S’il nous accepte donc volontiers à Noël, l’abbé ne partage pas notre constat d’une désacralisation massive pour autant. Il le rappelle : tout le monde sait ce qu’on fête initialement à Noël, la naissance de Jésus. C’est loin d’être le cas pour Pâques, l’Assomption ou autres, constate-t-il. Au point qu’on s’est interrogé : comment Noël a-t-il résisté là où les autres jours catholiques sont devenus presque anonymes ? Element d’explication avec Jean-Paul Willaime : « C’est son caractère ambivalent de fête à la fois séculière et religieuse qui a contribué à son succès. La figure de l’enfant, la lumière dans la nuit de l’hiver, les contes de Noël, la trêve de paix qu’il représente, le folklore du père Noël sont des éléments populaires. »
« On ne se sent jamais autant compris en tant que catholiques qu’à Noël »
Et puis les catholiques, c’est comme la CGT en 2019 : ils s’affichent en masse en cette fin d’année. « Comme il y a des juifs de Kippour et des musulmans de l’Aïd qui ne manifestent leur appartenance à leur religion qu’à l’occasion d’une fête importante dans leur tradition, il y a aussi des catholiques de la messe de minuit », constate Jean Paul Willaime. Comprendre : des personnes ordinairement non-pratiquantes qui, le temps d’une veillée de décembre « continuent néanmoins de manifester un lien au catholicisme. » Nicolas Joli ne dit pas autre chose : les églises ne sont jamais aussi pleines que le 24 décembre, et tout au long de décembre, on peut remarquer chez les uns et les autres de nombreuses crèches ou signes religieux.
Même Raphaël est forcé de l’admettre : « On ne sent jamais aussi nombreux et compris en tant que catholiques qu’à Noël. Cela reste une démonstration de force des racines chrétiennes de la France. »
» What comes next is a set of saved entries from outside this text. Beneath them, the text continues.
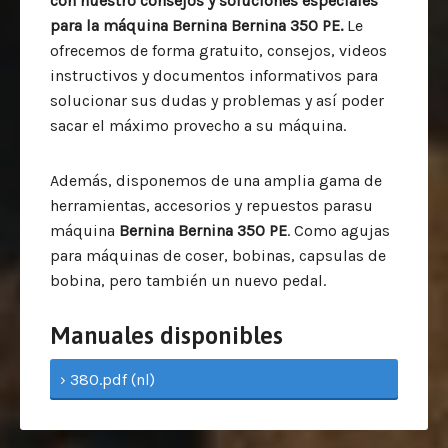
con nuestro consejos y soluciones especiales
para la máquina
Bernina Bernina 350 PE.
Le
ofrecemos de forma gratuito, consejos, videos
instructivos y documentos informativos para
solucionar sus dudas y problemas y así poder
sacar el máximo provecho a su máquina.
Además, disponemos de una amplia gama de
herramientas, accesorios y repuestos parasu
máquina
Bernina Bernina 350 PE
. Como agujas
para máquinas de coser, bobinas, capsulas de
bobina, pero también un nuevo pedal.
Manuales disponibles
› 380.pdf (nl)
Une trêve pour tout le monde
Du coup, Noël, toujours aux catholiques ou non ? Peut-être la faute à tous ses bons sentiments précédents, mais on se laisserait bien aller à une nouvelle réponse digne d’un téléfilm de saison : Noël peut très bien appartenir totalement aux catholiques, mais aussi aux autres. Elisabeth Marshall, directrice déléguée du magazine La Vie, abonde en ce sens : « Noël est un moment sacré pour tout le monde. C’est bien souvent une pause dans le travail, une rupture réjouissante dans un quotidien général, une sorte de trêve dans l’année. Le message catholique irrigue la société entière : on se tourne plus vers les autres, les associations font le plein et l’entraide se multiplie. Tous et toutes nous nous interrogerons sur comment trouver cette fameuse joie de Noël, et pourquoi nous n’y sommes pas encore. »
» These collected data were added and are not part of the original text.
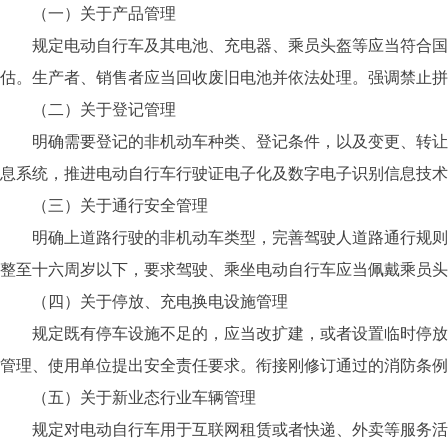
（一）关于产品管理
规定电动自行车及其电池、充电器、乘员头盔等应当符合国家
估。生产者、销售者应当回收废旧电池并依法处理。强调禁止拼
（二）关于登记管理
明确需要登记的非机动车种类、登记条件，以及变更、转让、
息系统，推进电动自行车行驶证电子化及数字电子识别信息技术
（三）关于通行安全管理
明确上道路行驶的非机动车类型，完善驾驶人道路通行规则，
整至十六周岁以下，要求驾驶、乘坐电动自行车应当佩戴乘员头
（四）关于停放、充电换电设施管理
规定既有停车设施不足的，应当改扩建，或者设置临时停放区
管理、使用单位提出安全责任要求。衔接刚修订通过的消防条例
（五）关于新业态行业车辆管理
规定对电动自行车用于互联网租赁或者快递、外卖等服务活动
Une introspection qui ne mène pas forcément au petit Jésus. Mais pour elle, pas de fatalité… ni même de nouveauté dans ce débat : « C’est le jeu de toutes époques de craindre que le matérialisme dénature tout. Je trouve qu’au contraire, il y a aujourd’hui une recherche de simplicité. Noël bénéficie du message écologique global pour chasser le consumérisme. Il y a un vrai retour de la spiritualité. »
Et même plus selon Jean-Paul Willaime, pour qui « la dimension religieuse n’est jamais bien loin, avec la joie de Noël, la symbolique de la crèche, le fait que Noël soit la fête du don et de la lumière. Le religieux est plus enfoui qu’il n’a disparu. » Comme le Petit Jésus de notre crèche familiale, probablement au fond d’un placard.